If a line in the data below contains the word "birth", copy it out.
━━━━━ EXTRACTED RECORDS ━━━━━
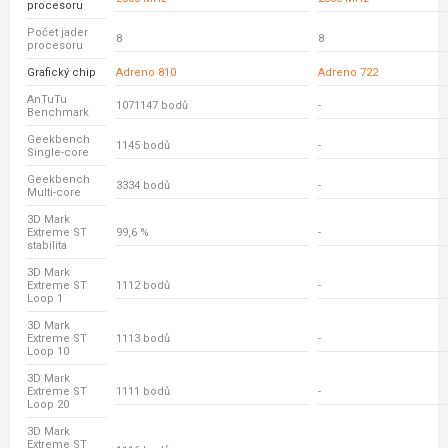
procesoru
Počet jader
8
8
procesoru
Grafický chip
Adreno 810
Adreno 722
AnTuTu
1071147 bodů
-
Benchmark
Geekbench
1145 bodů
-
Single-core
Geekbench
3334 bodů
-
Multi-core
3D Mark
Extreme ST
99,6 %
-
stabilita
3D Mark
Extreme ST
1112 bodů
-
Loop 1
3D Mark
Extreme ST
1113 bodů
-
Loop 10
3D Mark
Extreme ST
1111 bodů
-
Loop 20
3D Mark
Extreme ST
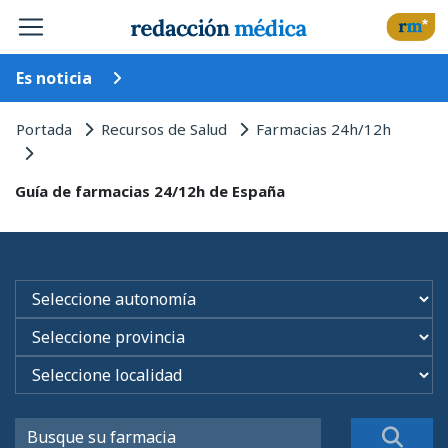
Es noticia
Portada
Recursos de Salud
Farmacias 24h/12h
Guía de farmacias 24/12h de España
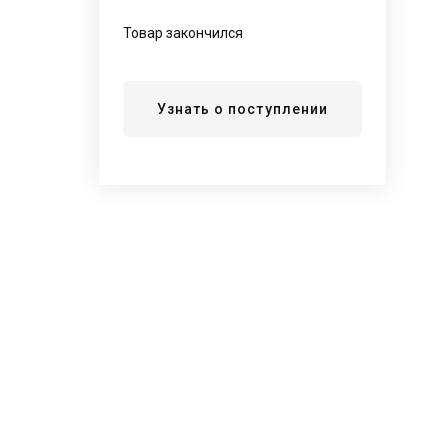
Товар закончился
Узнать о поступлении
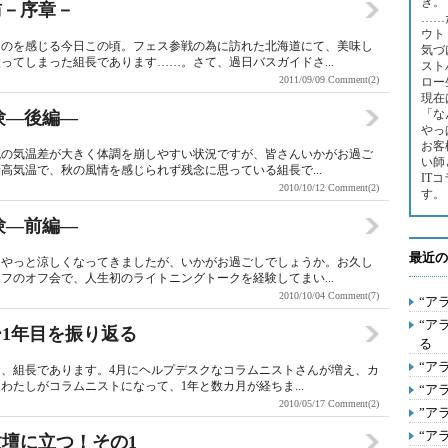
き。
訪－序章－
……
ウト
くのを感じる今日この頃。フェス参戦の為に訪れた北海道にて、美味し
気づ
ってしまった組長であります……。さて、過日バスガイドさ...
スト
2011/09/09
Comment(2)
ロー
現在
「な
験―後編―
やっ
お客
晩の気温差が大きく体調を崩しやすい状況ですが、皆さんいかがお過ご
い師
高気温で、秋の風情を感じられず残念に思っている組長で...
IT
2010/10/12
Comment(2)
す。
験―前編―
最近の
。やっと涼しくなってきましたが、いかがお過ごしでしょうか。お久し
フのオフ会で、人生初のライトニングトークを経験してまい...
2010/10/04
Comment(7)
“ア
“ア
ー1年目を振り返る
る
“ア
』、組長であります。4月にヘルプデスクなコラムニストさんが増え、カ
たしがコラムニストになって、1年と数カ月が経ちま...
“ア
2010/05/17
Comment(2)
”ア
“ア
教壇に立つ！その1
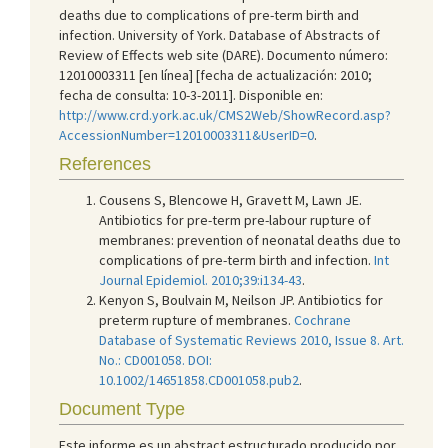
deaths due to complications of pre-term birth and
infection. University of York. Database of Abstracts of
Review of Effects web site (DARE). Documento número:
12010003311 [en línea] [fecha de actualización: 2010;
fecha de consulta: 10-3-2011]. Disponible en:
http://www.crd.york.ac.uk/CMS2Web/ShowRecord.asp?
AccessionNumber=12010003311&UserID=0
.
References
Cousens S, Blencowe H, Gravett M, Lawn JE.
Antibiotics for pre-term pre-labour rupture of
membranes: prevention of neonatal deaths due to
complications of pre-term birth and infection.
Int
Journal Epidemiol. 2010;39:i134-43
.
Kenyon S, Boulvain M, Neilson JP. Antibiotics for
preterm rupture of membranes.
Cochrane
Database of Systematic Reviews 2010, Issue 8. Art.
No.: CD001058. DOI:
10.1002/14651858.CD001058.pub2
.
Document Type
Este informe es un abstract estructurado producido por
━━━━━
- ANSWER SECTION:
deaths due to complications of pre-term birth and
complications of pre-term birth and infection.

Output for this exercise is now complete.